#### Exercise material ####
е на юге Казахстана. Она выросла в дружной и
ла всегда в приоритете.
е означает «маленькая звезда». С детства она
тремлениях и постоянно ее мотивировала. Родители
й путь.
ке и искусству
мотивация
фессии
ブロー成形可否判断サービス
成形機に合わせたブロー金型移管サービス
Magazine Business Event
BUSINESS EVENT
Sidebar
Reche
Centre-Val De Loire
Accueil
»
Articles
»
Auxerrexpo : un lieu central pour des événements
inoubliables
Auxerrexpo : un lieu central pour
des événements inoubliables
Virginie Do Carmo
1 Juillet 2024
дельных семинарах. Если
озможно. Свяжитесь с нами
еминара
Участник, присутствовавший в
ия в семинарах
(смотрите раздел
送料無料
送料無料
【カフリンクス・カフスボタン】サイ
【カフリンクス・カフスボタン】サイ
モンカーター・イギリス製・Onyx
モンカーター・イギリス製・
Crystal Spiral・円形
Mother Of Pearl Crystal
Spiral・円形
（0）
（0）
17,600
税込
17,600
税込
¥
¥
####
> [Exercise]
Looking back over the data above, restate word for word the lines that begin at the line with "Magazine Business Event" and end at the line with "Crystal Spiral・円形", inclusive.

> [Solution to this task]
Magazine Business Event
BUSINESS EVENT
Sidebar
Reche
Centre-Val De Loire
Accueil
»
Articles
»
Auxerrexpo : un lieu central pour des événements
inoubliables
Auxerrexpo : un lieu central pour
des événements inoubliables
Virginie Do Carmo
1 Juillet 2024
дельных семинарах. Если
озможно. Свяжитесь с нами
еминара
Участник, присутствовавший в
ия в семинарах
(смотрите раздел
送料無料
送料無料
【カフリンクス・カフスボタン】サイ
【カフリンクス・カフスボタン】サイ
モンカーター・イギリス製・Onyx
モンカーター・イギリス製・
Crystal Spiral・円形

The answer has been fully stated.